_What you are asked to do_:
Your answer must match, word for word, the lines from the one holding "Hello world!" through the final line below, with pictures excluded.

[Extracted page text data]
——————————

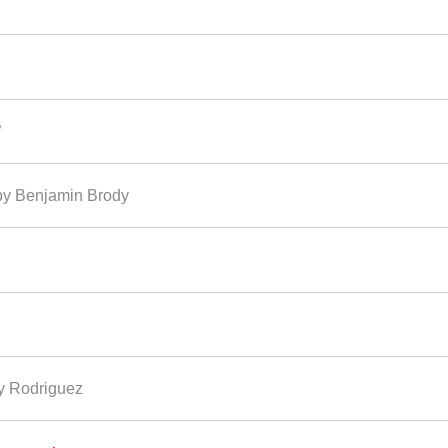
”
enjamin Brody
ny Rodriguez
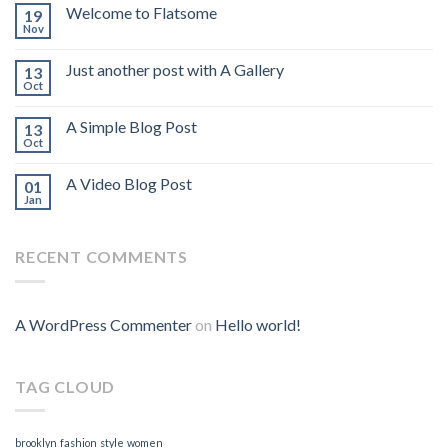
Welcome to Flatsome
19
Nov
Just another post with A Gallery
13
Oct
A Simple Blog Post
13
Oct
A Video Blog Post
01
Jan
RECENT COMMENTS
A WordPress Commenter
on
Hello world!
TAG CLOUD
brooklyn
fashion
style
women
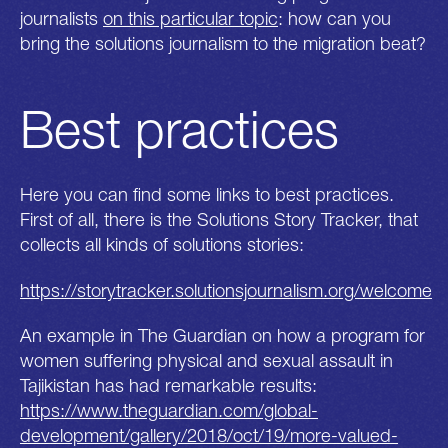
journalists
on this particular topic
: how can you
bring the solutions journalism to the migration beat?
Best practices
Here you can find some links to best practices.
First of all, there is the Solutions Story Tracker, that
collects all kinds of solutions stories:
https://storytracker.solutionsjournalism.org/welcome
An example in The Guardian on how a program for
women suffering physical and sexual assault in
Tajikistan has had remarkable results:
https://www.theguardian.com/global-
development/gallery/2018/oct/19/more-valued-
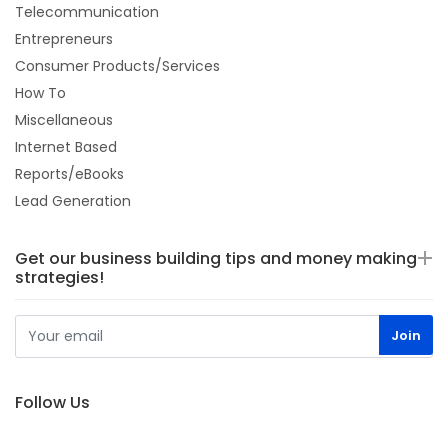
Telecommunication
Entrepreneurs
Consumer Products/Services
How To
Miscellaneous
Internet Based
Reports/eBooks
Lead Generation
Get our business building tips and money making
strategies!
Follow Us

——————————

_Result_:
Hello world!
TAG CLOUD
brooklyn
fashion
style
women
journalists
on this particular topic
: how can you
bring the solutions journalism to the migration beat?
Best practices
Here you can find some links to best practices.
First of all, there is the Solutions Story Tracker, that
collects all kinds of solutions stories:
https://storytracker.solutionsjournalism.org/welcome
An example in The Guardian on how a program for
women suffering physical and sexual assault in
Tajikistan has had remarkable results:
https://www.theguardian.com/global-
development/gallery/2018/oct/19/more-valued-
Telecommunication
Entrepreneurs
Consumer Products/Services
How To
Miscellaneous
Internet Based
Reports/eBooks
Lead Generation
Get our business building tips and money making
strategies!
Follow Us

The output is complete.